In data mining, be it performed by learning algorithms or conventional statistical methods, it really pays to take a good look at your data before embarking on a complex, usually time consuming modeling
process. It's true that evolutionary algorithms are particularly well equipped to deal with noisy data, but the better the data you feed them the better the models they produce.
Automatic Problem Solver helps you find missing and invalid (usually nominal) values in your data sets and prompts you to fix them before they are used for modeling. But the preparation of a well balanced data set should be done before loading the data into APS, and we recommend you to particularly take care of the following:
- Avoid using duplicated samples for they can bias the modeling process considerably.
- Choose a well balanced data set.
- Choose a reasonable number of samples for training.

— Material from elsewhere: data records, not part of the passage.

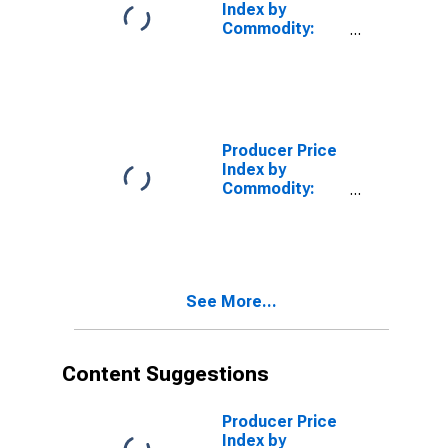
Index by
Commodity:
Intermediate
Demand by
Production
Flow: Stage 1
Intermediate
Demand
Producer Price
Index by
Commodity:
Intermediate
Demand by
Production
Flow: Inputs to
Stage 4 Goods
See More...
Producers
Content Suggestions
Producer Price
Index by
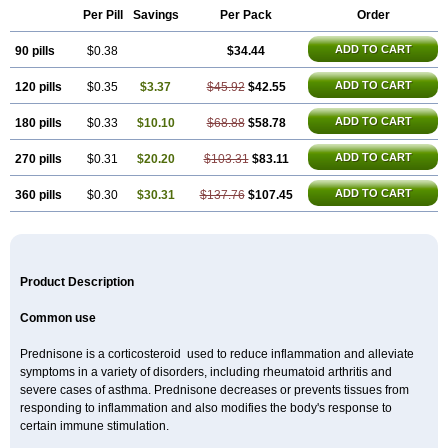
Per Pill
Savings
Per Pack
Order
ADD TO CART
90 pills
$0.38
$34.44
ADD TO CART
120 pills
$0.35
$3.37
$45.92
$42.55
ADD TO CART
180 pills
$0.33
$10.10
$68.88
$58.78
ADD TO CART
270 pills
$0.31
$20.20
$103.31
$83.11
ADD TO CART
360 pills
$0.30
$30.31
$137.76
$107.45
Product Description
Common use
Prednisone is a corticosteroid used to reduce inflammation and alleviate
symptoms in a variety of disorders, including rheumatoid arthritis and
severe cases of asthma. Prednisone decreases or prevents tissues from
responding to inflammation and also modifies the body's response to
certain immune stimulation.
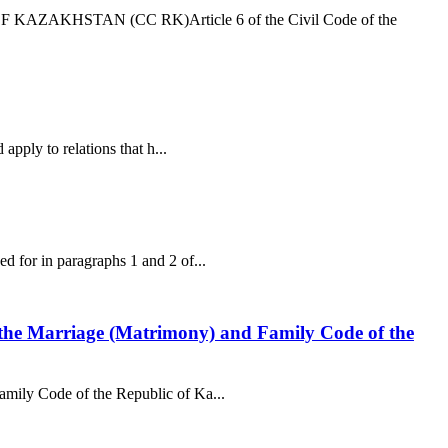
AZAKHSTAN (CC RK)Article 6 of the Civil Code of the
apply to relations that h...
ed for in paragraphs 1 and 2 of...
 of the Marriage (Matrimony) and Family Code of the
Family Code of the Republic of Ka...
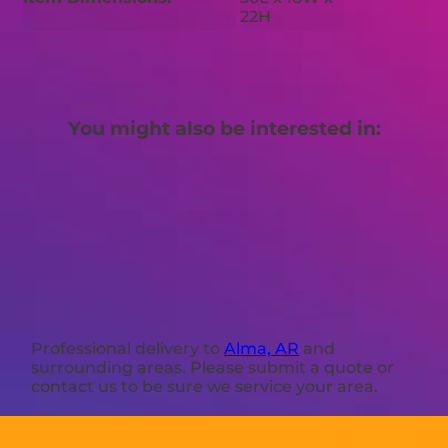
22H
You might also be interested in:
Professional delivery to
Alma, AR
and
surrounding areas. Please submit a quote or
contact us to be sure we service your area.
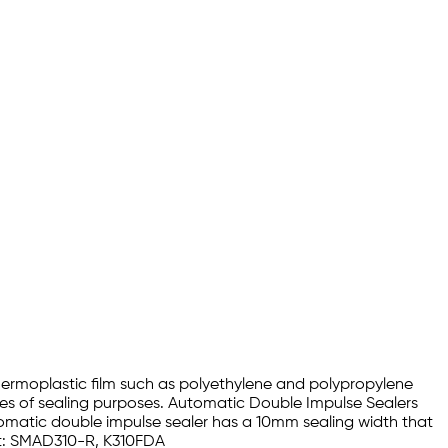
hermoplastic film such as polyethylene and polypropylene
es of sealing purposes. Automatic Double Impulse Sealers
utomatic double impulse sealer has a 10mm sealing width that
Kit: SMAD310-R, K310FDA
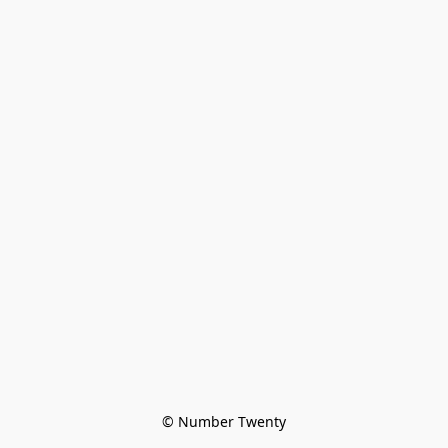
© Number Twenty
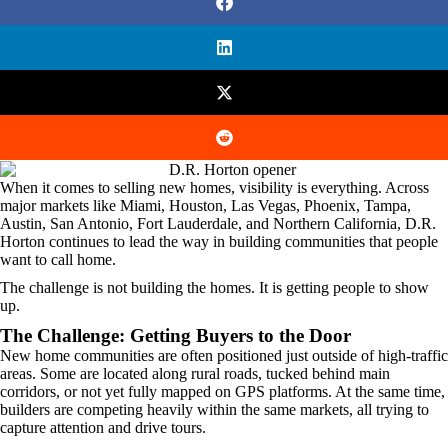
When it comes to selling new homes, visibility is everything. Across
major markets like Miami, Houston, Las Vegas, Phoenix, Tampa,
Austin, San Antonio, Fort Lauderdale, and Northern California, D.R.
Horton continues to lead the way in building communities that people
want to call home.
The challenge is not building the homes. It is getting people to show
up.
The Challenge: Getting Buyers to the Door
New home communities are often positioned just outside of high-traffic
areas. Some are located along rural roads, tucked behind main
corridors, or not yet fully mapped on GPS platforms. At the same time,
builders are competing heavily within the same markets, all trying to
capture attention and drive tours.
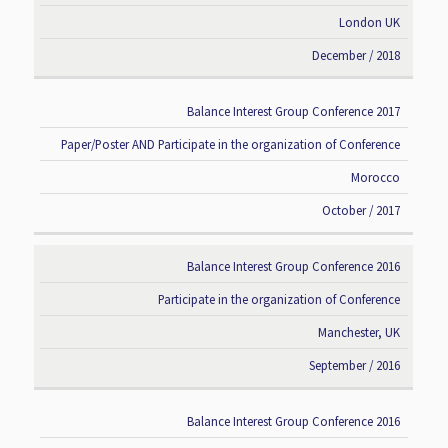
London UK
December / 2018
Balance Interest Group Conference 2017
Paper/Poster AND Participate in the organization of Conference
Morocco
October / 2017
Balance Interest Group Conference 2016
Participate in the organization of Conference
Manchester, UK
September / 2016
Balance Interest Group Conference 2016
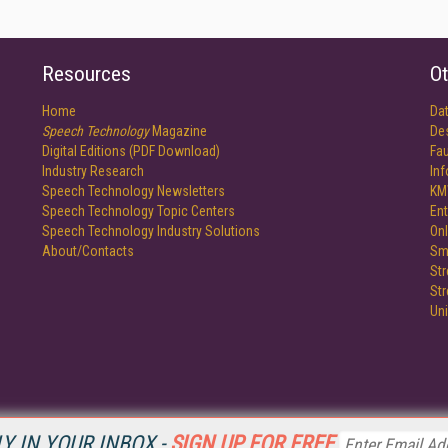
Resources
Ot
Home
Da
Speech Technology
Magazine
De
Digital Editions (PDF Download)
Fau
Industry Research
In
Speech Technology Newsletters
KM
Speech Technology Topic Centers
Ent
Speech Technology Industry Solutions
Onl
About/Contacts
Sm
St
St
Un
Y IN YOUR INBOX -
SIGN UP FOR FREE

An excessively large data set will slow the modeling process unnecessarily. If you have access to huge data bases it’s good practice to use the surplus samples for testing instead. A good rule of thumb consists of using about 8-10 samples for each independent variable in your training data.
Check your data sets carefully for inaccurate values. Typographical or measurement errors generally cause outliers that can be detected by graphing one variable at a time.
Data cleaning is a time-consuming and labor-intensive procedure, but one that is absolutely necessary for successful modeling. The
graphical visualization tools of APS 3.0 make it easy to identify outliers, which may well represent errors in the data files. After loading your data into APS, in the
Data Panel you can visualize the distribution of values for each variable and also plot each independent variable against the dependent variable, or each attribute against the class value for classification problems.
|